WASHINGTON - The FBI improperly and, in some cases, illegally used the USA Patriot Act to secretly obtain personal information about people in the United States, a Justice Department audit concluded Friday.
And for three years the FBI has underreported to Congress how often it forced businesses to turn over the customer data, the audit found.
FBI agents sometimes demanded the data without proper authorization, according to the 126-page audit by Justice Department Inspector General Glenn A. Fine. At other times, the audit found, the FBI improperly obtained telephone records in non-emergency circumstances.

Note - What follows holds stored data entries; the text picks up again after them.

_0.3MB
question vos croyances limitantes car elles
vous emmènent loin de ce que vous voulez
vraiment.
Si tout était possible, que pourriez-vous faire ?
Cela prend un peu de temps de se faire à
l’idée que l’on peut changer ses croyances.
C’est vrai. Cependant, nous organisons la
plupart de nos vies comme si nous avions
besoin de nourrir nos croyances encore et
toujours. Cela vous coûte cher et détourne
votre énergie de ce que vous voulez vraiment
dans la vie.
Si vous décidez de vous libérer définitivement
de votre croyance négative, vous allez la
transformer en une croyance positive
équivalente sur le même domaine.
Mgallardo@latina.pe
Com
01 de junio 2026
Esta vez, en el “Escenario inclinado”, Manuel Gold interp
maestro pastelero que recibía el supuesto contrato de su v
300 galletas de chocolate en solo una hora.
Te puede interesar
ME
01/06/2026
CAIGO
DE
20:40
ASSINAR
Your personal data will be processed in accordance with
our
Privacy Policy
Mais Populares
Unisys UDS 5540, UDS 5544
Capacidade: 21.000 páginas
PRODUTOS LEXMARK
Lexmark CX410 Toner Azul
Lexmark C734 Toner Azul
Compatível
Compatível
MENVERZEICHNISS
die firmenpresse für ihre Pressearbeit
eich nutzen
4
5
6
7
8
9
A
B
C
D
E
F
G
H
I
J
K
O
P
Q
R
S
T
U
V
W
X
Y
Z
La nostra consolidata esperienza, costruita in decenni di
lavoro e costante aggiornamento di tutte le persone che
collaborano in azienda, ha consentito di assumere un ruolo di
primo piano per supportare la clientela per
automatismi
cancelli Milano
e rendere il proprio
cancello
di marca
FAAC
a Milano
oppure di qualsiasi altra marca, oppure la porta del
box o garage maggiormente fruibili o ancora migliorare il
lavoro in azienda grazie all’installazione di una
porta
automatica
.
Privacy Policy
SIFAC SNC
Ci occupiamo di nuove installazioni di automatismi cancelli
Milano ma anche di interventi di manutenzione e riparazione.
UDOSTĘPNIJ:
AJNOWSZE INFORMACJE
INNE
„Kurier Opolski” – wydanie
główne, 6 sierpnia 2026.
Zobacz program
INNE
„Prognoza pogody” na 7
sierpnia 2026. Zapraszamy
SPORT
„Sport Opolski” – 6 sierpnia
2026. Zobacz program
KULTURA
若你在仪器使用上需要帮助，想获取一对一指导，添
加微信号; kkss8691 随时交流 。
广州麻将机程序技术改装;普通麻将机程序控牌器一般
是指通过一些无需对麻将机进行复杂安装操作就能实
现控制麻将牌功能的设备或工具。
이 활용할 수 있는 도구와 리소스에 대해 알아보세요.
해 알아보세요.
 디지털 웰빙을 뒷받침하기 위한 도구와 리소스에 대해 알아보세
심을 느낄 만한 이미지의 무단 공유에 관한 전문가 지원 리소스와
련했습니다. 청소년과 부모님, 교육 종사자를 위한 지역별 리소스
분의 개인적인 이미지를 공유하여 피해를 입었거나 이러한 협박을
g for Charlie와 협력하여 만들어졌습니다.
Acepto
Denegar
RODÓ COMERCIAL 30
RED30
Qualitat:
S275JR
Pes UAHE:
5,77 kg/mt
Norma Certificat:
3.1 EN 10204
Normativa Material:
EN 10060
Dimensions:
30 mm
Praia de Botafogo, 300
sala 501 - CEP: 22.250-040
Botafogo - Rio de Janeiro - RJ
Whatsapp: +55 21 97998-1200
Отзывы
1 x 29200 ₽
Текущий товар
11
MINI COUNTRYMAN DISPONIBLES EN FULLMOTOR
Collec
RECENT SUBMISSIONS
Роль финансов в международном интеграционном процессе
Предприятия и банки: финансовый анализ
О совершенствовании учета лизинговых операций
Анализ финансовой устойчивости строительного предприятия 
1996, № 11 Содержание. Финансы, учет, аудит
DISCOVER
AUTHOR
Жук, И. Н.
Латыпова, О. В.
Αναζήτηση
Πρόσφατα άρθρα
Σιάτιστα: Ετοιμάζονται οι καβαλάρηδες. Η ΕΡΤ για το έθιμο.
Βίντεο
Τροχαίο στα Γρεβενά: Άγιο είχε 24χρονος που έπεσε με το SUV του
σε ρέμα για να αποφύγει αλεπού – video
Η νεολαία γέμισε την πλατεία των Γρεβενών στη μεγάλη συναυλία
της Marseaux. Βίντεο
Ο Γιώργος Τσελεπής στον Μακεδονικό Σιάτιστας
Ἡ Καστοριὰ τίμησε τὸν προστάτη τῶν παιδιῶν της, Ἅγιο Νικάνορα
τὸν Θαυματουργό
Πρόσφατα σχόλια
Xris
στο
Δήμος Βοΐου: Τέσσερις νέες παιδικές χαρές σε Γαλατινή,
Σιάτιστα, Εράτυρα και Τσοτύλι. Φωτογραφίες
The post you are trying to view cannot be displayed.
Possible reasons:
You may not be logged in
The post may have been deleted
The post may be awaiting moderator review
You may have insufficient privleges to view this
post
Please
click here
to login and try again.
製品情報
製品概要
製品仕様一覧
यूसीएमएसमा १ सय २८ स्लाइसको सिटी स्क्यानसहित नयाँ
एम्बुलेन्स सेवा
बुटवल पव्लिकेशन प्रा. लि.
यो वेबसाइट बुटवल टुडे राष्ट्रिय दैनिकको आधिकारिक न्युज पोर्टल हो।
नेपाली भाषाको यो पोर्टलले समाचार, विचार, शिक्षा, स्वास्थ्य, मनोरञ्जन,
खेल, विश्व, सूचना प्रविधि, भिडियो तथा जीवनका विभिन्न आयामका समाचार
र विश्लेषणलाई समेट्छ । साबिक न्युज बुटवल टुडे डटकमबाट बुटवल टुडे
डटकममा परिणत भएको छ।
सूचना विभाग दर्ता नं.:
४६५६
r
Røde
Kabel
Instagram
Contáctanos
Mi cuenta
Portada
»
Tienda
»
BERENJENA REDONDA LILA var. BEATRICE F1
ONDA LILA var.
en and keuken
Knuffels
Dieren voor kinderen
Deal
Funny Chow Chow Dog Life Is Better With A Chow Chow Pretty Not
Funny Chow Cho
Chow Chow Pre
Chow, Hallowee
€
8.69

The audit blames agent error and shoddy record-keeping for the bulk of the problems and did not find any indication of criminal misconduct.
Still, "we believe the improper or illegal uses we found involve serious misuses of national security letter authorities," the audit concludes.
At issue are the security letters, a power outlined in the Patriot Act that the Bush administration pushed through Congress after the Sept. 11, 2001, terror attacks. The letters, or administrative subpoenas, are used in suspected terrorism and espionage cases. They allow the FBI to require telephone companies, Internet service providers, banks, credit bureaus and other businesses to produce highly personal records about their customers or subscribers - without a judge's approval.
About three-fourths of the national security letters were issued for counterterror cases, and the other fourth for spy investigations.
FBI Director Robert S. Mueller called Fine's audit "a fair and objective review of the FBI's use of a proven and useful investigative tool."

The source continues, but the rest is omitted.